The disclosed extractor differs from each family along axes germane to patentability. Against perceptual hashing it asserts a richer, multi-axis structural representation supporting graded similarity rather than binary near-duplication. Against embedding-based approaches it asserts a bounded, interpretable, low-dimensional vector reproducible without access to a trained model. Against watermarking it asserts that the fingerprint is derived from the content's own structure rather than injected, eliminating the survivability problem entirely.
A fourth family — content registry systems indexed by submitted hashes of canonical files — is sometimes characterized as a structural primitive but functions as a metadata-binding scheme. A registered hash binds a file's exact bytes to the registry's record of provenance and rights; any transformation that alters the file's bytes produces a hash with no relation to the registered identifier and severs the binding. The disclosed extractor does not depend on byte-level identity. Two artifacts whose bytes differ but whose underlying structure is preserved produce nearby vectors under the chosen similarity metric, and the resolution decision is taken on the basis of that proximity rather than on byte equality.

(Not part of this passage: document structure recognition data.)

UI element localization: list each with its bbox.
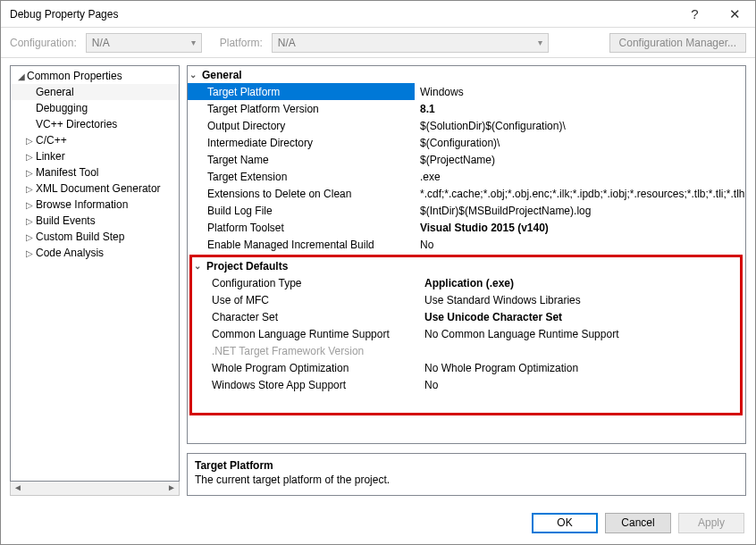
- apply-button[interactable]: Apply: [678, 513, 744, 533]
- property-key: Whole Program Optimization: [192, 359, 419, 376]
- property-value[interactable]: Windows: [415, 83, 745, 100]
- property-row[interactable]: Build Log File$(IntDir)$(MSBuildProjectN…: [188, 202, 745, 219]
- collapse-icon: ⌄: [194, 261, 206, 271]
- property-key: Extensions to Delete on Clean: [188, 185, 415, 202]
- titlebar: Debug Property Pages ? ✕: [1, 1, 755, 28]
- property-value[interactable]: No Common Language Runtime Support: [419, 325, 740, 342]
- property-key: Target Platform: [188, 83, 415, 100]
- property-key: Windows Store App Support: [192, 376, 419, 393]
- tree-item[interactable]: ▷Browse Information: [11, 197, 179, 213]
- property-value[interactable]: Use Standard Windows Libraries: [419, 291, 740, 308]
- tree-pane: ◢Common PropertiesGeneralDebuggingVC++ D…: [10, 65, 180, 496]
- cancel-button[interactable]: Cancel: [605, 513, 671, 533]
- property-value[interactable]: $(IntDir)$(MSBuildProjectName).log: [415, 202, 745, 219]
- tree-item-label: Code Analysis: [36, 247, 104, 259]
- tree-item-label: Custom Build Step: [36, 231, 124, 243]
- property-row[interactable]: Target PlatformWindows: [188, 83, 745, 100]
- tree-item-label: Debugging: [36, 102, 88, 114]
- section-header[interactable]: ⌄Project Defaults: [192, 257, 740, 274]
- property-key: Character Set: [192, 308, 419, 325]
- property-row[interactable]: Intermediate Directory$(Configuration)\: [188, 134, 745, 151]
- property-row[interactable]: Extensions to Delete on Clean*.cdf;*.cac…: [188, 185, 745, 202]
- property-row[interactable]: Target Platform Version8.1: [188, 100, 745, 117]
- tree-item-label: XML Document Generator: [36, 182, 161, 195]
- tree-item-label: Browse Information: [36, 198, 128, 211]
- property-value[interactable]: No: [415, 236, 745, 253]
- property-value[interactable]: .exe: [415, 168, 745, 185]
- property-key: Target Platform Version: [188, 100, 415, 117]
- dialog-window: Debug Property Pages ? ✕ Configuration: …: [0, 0, 756, 545]
- property-row[interactable]: Output Directory$(SolutionDir)$(Configur…: [188, 117, 745, 134]
- highlight-box: ⌄Project DefaultsConfiguration TypeAppli…: [189, 255, 743, 415]
- property-value[interactable]: $(SolutionDir)$(Configuration)\: [415, 117, 745, 134]
- property-row[interactable]: Configuration TypeApplication (.exe): [192, 274, 740, 291]
- property-key: Intermediate Directory: [188, 134, 415, 151]
- property-grid[interactable]: ⌄GeneralTarget PlatformWindowsTarget Pla…: [187, 65, 746, 444]
- configuration-combo[interactable]: N/A▾: [86, 33, 202, 53]
- tree-item-label: Linker: [36, 150, 65, 163]
- property-value[interactable]: Application (.exe): [419, 274, 740, 291]
- property-row[interactable]: Target Extension.exe: [188, 168, 745, 185]
- close-button[interactable]: ✕: [715, 1, 755, 28]
- collapse-icon: ◢: [16, 71, 27, 81]
- expand-icon: ▷: [23, 216, 36, 226]
- tree-item[interactable]: ▷C/C++: [11, 132, 179, 148]
- tree-item[interactable]: ▷Code Analysis: [11, 245, 179, 261]
- tree-item[interactable]: ▷XML Document Generator: [11, 180, 179, 197]
- collapse-icon: ⌄: [189, 70, 202, 80]
- property-row[interactable]: Common Language Runtime SupportNo Common…: [192, 325, 740, 342]
- tree-root[interactable]: ◢Common Properties: [11, 68, 179, 84]
- tree-item[interactable]: ▷Build Events: [11, 213, 179, 229]
- property-value[interactable]: 8.1: [415, 100, 745, 117]
- property-key: Target Extension: [188, 168, 415, 185]
- tree-item[interactable]: General: [11, 84, 179, 100]
- property-row[interactable]: Platform ToolsetVisual Studio 2015 (v140…: [188, 219, 745, 236]
- help-button[interactable]: ?: [675, 1, 715, 28]
- property-row[interactable]: Use of MFCUse Standard Windows Libraries: [192, 291, 740, 308]
- chevron-down-icon: ▾: [191, 38, 196, 47]
- property-key: Enable Managed Incremental Build: [188, 236, 415, 253]
- tree-item-label: Build Events: [36, 214, 96, 227]
- expand-icon: ▷: [23, 184, 36, 194]
- property-value[interactable]: No Whole Program Optimization: [419, 359, 740, 376]
- property-value[interactable]: Use Unicode Character Set: [419, 308, 740, 325]
- section-title: Project Defaults: [206, 260, 288, 272]
- expand-icon: ▷: [23, 232, 36, 242]
- property-value[interactable]: $(Configuration)\: [415, 134, 745, 151]
- property-row[interactable]: .NET Target Framework Version: [192, 342, 740, 359]
- property-value[interactable]: [419, 342, 740, 359]
- property-value[interactable]: $(ProjectName): [415, 151, 745, 168]
- tree-item[interactable]: ▷Custom Build Step: [11, 229, 179, 245]
- tree-item-label: C/C++: [36, 134, 67, 147]
- tree-scrollbar[interactable]: [10, 482, 180, 496]
- tree-item[interactable]: ▷Linker: [11, 148, 179, 164]
- configuration-manager-button[interactable]: Configuration Manager...: [609, 33, 746, 53]
- description-text: The current target platform of the proje…: [195, 474, 738, 486]
- property-key: Use of MFC: [192, 291, 419, 308]
- button-row: OK Cancel Apply: [1, 501, 755, 544]
- property-row[interactable]: Character SetUse Unicode Character Set: [192, 308, 740, 325]
- tree-item-label: Manifest Tool: [36, 166, 98, 179]
- property-row[interactable]: Target Name$(ProjectName): [188, 151, 745, 168]
- expand-icon: ▷: [23, 168, 36, 178]
- property-value[interactable]: No: [419, 376, 740, 393]
- platform-combo[interactable]: N/A▾: [272, 33, 549, 53]
- property-tree[interactable]: ◢Common PropertiesGeneralDebuggingVC++ D…: [10, 65, 180, 482]
- property-row[interactable]: Enable Managed Incremental BuildNo: [188, 236, 745, 253]
- right-pane: ⌄GeneralTarget PlatformWindowsTarget Pla…: [187, 65, 746, 496]
- property-row[interactable]: Whole Program OptimizationNo Whole Progr…: [192, 359, 740, 376]
- dialog-body: ◢Common PropertiesGeneralDebuggingVC++ D…: [1, 58, 755, 501]
- property-value[interactable]: Visual Studio 2015 (v140): [415, 219, 745, 236]
- expand-icon: ▷: [23, 152, 36, 162]
- property-key: Output Directory: [188, 117, 415, 134]
- ok-button[interactable]: OK: [532, 513, 598, 533]
- property-value[interactable]: *.cdf;*.cache;*.obj;*.obj.enc;*.ilk;*.ip…: [415, 185, 745, 202]
- property-row[interactable]: Windows Store App SupportNo: [192, 376, 740, 393]
- section-header[interactable]: ⌄General: [188, 66, 745, 83]
- property-key: .NET Target Framework Version: [192, 342, 419, 359]
- section-title: General: [202, 69, 242, 81]
- property-key: Build Log File: [188, 202, 415, 219]
- tree-item[interactable]: ▷Manifest Tool: [11, 164, 179, 180]
- tree-item[interactable]: VC++ Directories: [11, 116, 179, 132]
- tree-item[interactable]: Debugging: [11, 100, 179, 116]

Ordinary content-handling operations — format conversions, modest compressions, viewport-driven resamplings — therefore do not sever the identity binding established at registration time.
The disclosure further departs from prior art in its treatment of per-axis interpretability. Each of the nine output dimensions corresponds to a named structural measurement with a defined computation; an auditor presented with a vector and an artifact can recompute the vector and verify, axis by axis, that the published value matches the artifact's structure. No comparable per-dimension auditability exists in embedding-based fingerprints, where individual coordinates of a learned vector carry no human-interpretable meaning and cannot be independently verified without access to the model that produced them.
Disclosure Scope
The scope claimed under US 63/808,372 covers the extraction of bounded multi-axis variance vectors comprising at least three structurally distinct measurement classes evaluated across at least two analysis bands, the use of vector-similarity comparison over such vectors for content resolution, and the composition of such vectors with cryptographic commitment and federated indexing infrastructure as described. The disclosure further covers the streaming, hardware, and learned-transform embodiments outlined above, and the operating-parameter ranges within which the extractor has been observed to function. The claimed scope expressly excludes single-scalar perceptual hashes, unbounded neural embeddings, and injected watermark schemes; these are recited as prior art rather than as embodiments.